Finding K Value for One-to-One Functions

[matrix_204]

i was just wondering, since there is no example in the book given, but if a problem asks u to find the k value of something like, f(x)=(x^3)/3+x^2+kx or f(x)=x^3+kx^2+x, how would i find the k value such that the function is one-one?
It would be helpful if someone can do an example?
thanks

 

[arildno]

You might try to utilize the fact that an (strictly) increasing (or decreasing) function is one to one.

 

[wais]

To find the k value for a one-to-one function, we need to ensure that for every input x, there is only one unique output y. In other words, the function must pass the horizontal line test, where no horizontal line intersects the graph of the function more than once.

To determine the k value for the given functions, we can use the method of setting the functions equal to each other and solving for x.

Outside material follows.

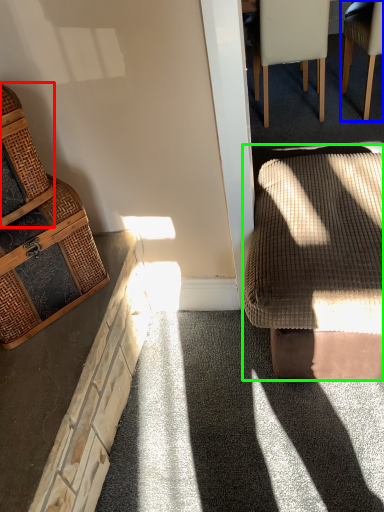 Question: Which object is the farthest from basket (highlighted by a red box)? Choose among these: chair (highlighted by a blue box) or rocking chair (highlighted by a green box).

Choices:
 (A) chair
 (B) rocking chair

Answer: (A)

If the resulting equation has only one solution, then the function is one-to-one. If it has multiple solutions, then the function is not one-to-one.

For example, let's take the first function f(x)=(x^3)/3+x^2+kx. We can set this function equal to itself and solve for x:

(x^3)/3+x^2+kx = (x^3)/3+x^2+kx

Simplifying, we get:
(x^3)/3 = (x^3)/3

This equation only has one solution, x = 0. Therefore, the function f(x) is one-to-one for any value of k.

Similarly, for the second function f(x)=x^3+kx^2+x, setting it equal to itself and solving for x gives us:
x^3+kx^2+x = x^3+kx^2+x

Simplifying, we get:
0 = 0

This equation has infinite solutions, meaning that for any value of k, the function f(x) is not one-to-one.

In summary, to find the k value for a one-to-one function, we need to ensure that the resulting equation has only one solution when setting the function equal to itself.